◆ **TASK PROMPT**
The listing below begins with the first line you should copy; stop after the line containing "fiscalização sobre uso da", and drop every picture.

********************

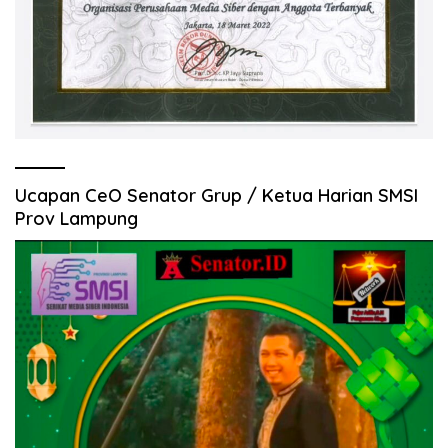
Ucapan CeO Senator Grup / Ketua Harian SMSI
Prov Lampung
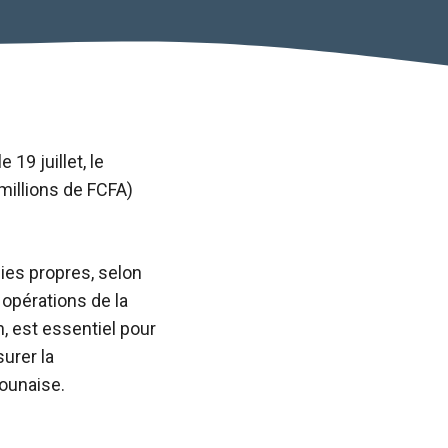
19 juillet, le
millions de FCFA)
ies propres, selon
 opérations de la
 est essentiel pour
surer la
ounaise.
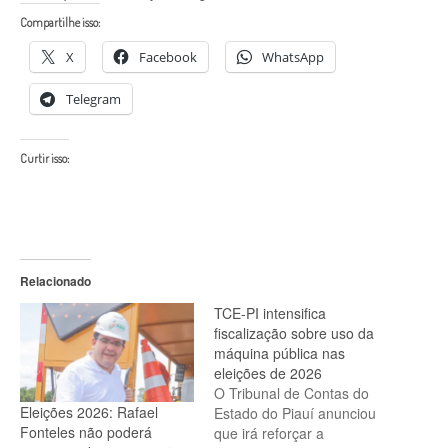
Compartilhe isso:
X
Facebook
WhatsApp
Telegram
Curtir isso:
Relacionado
TCE-PI intensifica
fiscalização sobre uso da
máquina pública nas
eleições de 2026
O Tribunal de Contas do
Eleições 2026: Rafael
Estado do Piauí anunciou
Fonteles não poderá
que irá reforçar a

********************

◆ **EXERCISE SOLUTION**
Ucapan CeO Senator Grup / Ketua Harian SMSI
Prov Lampung
19 juillet, le
millions de FCFA)
ies propres, selon
 opérations de la
 est essentiel pour
surer la
ounaise.
Compartilhe isso:
X
Facebook
WhatsApp
Telegram
Curtir isso:
Relacionado
TCE-PI intensifica
fiscalização sobre uso da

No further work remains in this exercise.